In my program, I need to know which pages are being accessed by the program periodically, So after each 0.5 or 1 second I check which pages were accessed and calculate a checksum from those page values.
I use mprotect function to mark memory areas which need to be seen and install SIGSEGV signal handler for each thread. During start of each period, I set the protection to PROT_READ and then when a page fault occurs, I give both read and write access to the page after noting its address.
However, I notice that this method makes the execution of my program pretty slow. Also since I am doing it for each thread, it further degrades the performance. Is there any way to make this procedure faster. Especially, is it possible to make this at process level, so for example if Thread A induces a page fault, it gives write to that page and when Thread B accesses it, it already has write permissions.
For faster method, the special compiler pass can be constructed. It will instrument memory access with changing a flag in the shadow memory. E.g. for each read or write operation, the compiler pass will add special write operation to some thread-specific area (shadow memory).

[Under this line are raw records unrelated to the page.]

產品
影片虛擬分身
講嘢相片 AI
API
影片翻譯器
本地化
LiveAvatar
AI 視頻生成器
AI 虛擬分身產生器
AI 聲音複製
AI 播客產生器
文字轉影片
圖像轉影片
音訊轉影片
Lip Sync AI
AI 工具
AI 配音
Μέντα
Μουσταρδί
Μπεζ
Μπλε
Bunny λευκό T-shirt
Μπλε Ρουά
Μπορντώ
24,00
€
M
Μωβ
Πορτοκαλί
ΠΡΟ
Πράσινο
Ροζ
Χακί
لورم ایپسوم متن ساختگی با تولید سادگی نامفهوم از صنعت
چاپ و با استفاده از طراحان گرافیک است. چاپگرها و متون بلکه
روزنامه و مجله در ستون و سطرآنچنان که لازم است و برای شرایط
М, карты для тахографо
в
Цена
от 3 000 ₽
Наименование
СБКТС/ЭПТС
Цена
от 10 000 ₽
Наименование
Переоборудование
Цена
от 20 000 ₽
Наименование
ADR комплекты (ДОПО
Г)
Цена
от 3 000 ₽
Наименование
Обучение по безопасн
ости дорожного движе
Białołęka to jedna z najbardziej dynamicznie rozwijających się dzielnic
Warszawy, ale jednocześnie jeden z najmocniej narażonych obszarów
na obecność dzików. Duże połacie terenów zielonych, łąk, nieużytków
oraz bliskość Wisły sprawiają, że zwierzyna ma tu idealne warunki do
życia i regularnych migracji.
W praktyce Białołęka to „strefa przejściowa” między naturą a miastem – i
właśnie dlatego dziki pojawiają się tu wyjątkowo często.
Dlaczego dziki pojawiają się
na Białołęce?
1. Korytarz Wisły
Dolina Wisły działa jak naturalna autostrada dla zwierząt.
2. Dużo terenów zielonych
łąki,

There is a http://code.google.com/p/address-sanitizer/ project, which works as additional pass to LLVM compiler. The additional memory (shadow memory) is 8 time less then used memory. AddressSanitizer uses this pass to detect accesses to uninitialized memory: http://code.google.com/p/address-sanitizer/wiki/AddressSanitizerAlgorithm The slowdown is only 1.5x-3x.
For page grained flagging, the shadow memory will be very small (1-4 bytes of shadow for 4096 bytes of usual memory).
If you don’t want to do this at compiler or can’t do this (e.g. closed-source applications), you can use the existing COW technique from the kernel: http://en.wikipedia.org/wiki/Copy-on-write Kernel does COW for each fork via memory access flags. You can fork a process at time t1, stop the child, wait 1 or 2 seconds and then compare mappings of stopped child (it has no writes, so the mapping is the same as it was at t1) and of your process (changed pages are remapped). This variant is faster, but it gives info only about writes and not about each thread actions.
Also, you can hack the COW page fault handler in kernel. This hack will be harder, but it will have information about which thread did a write.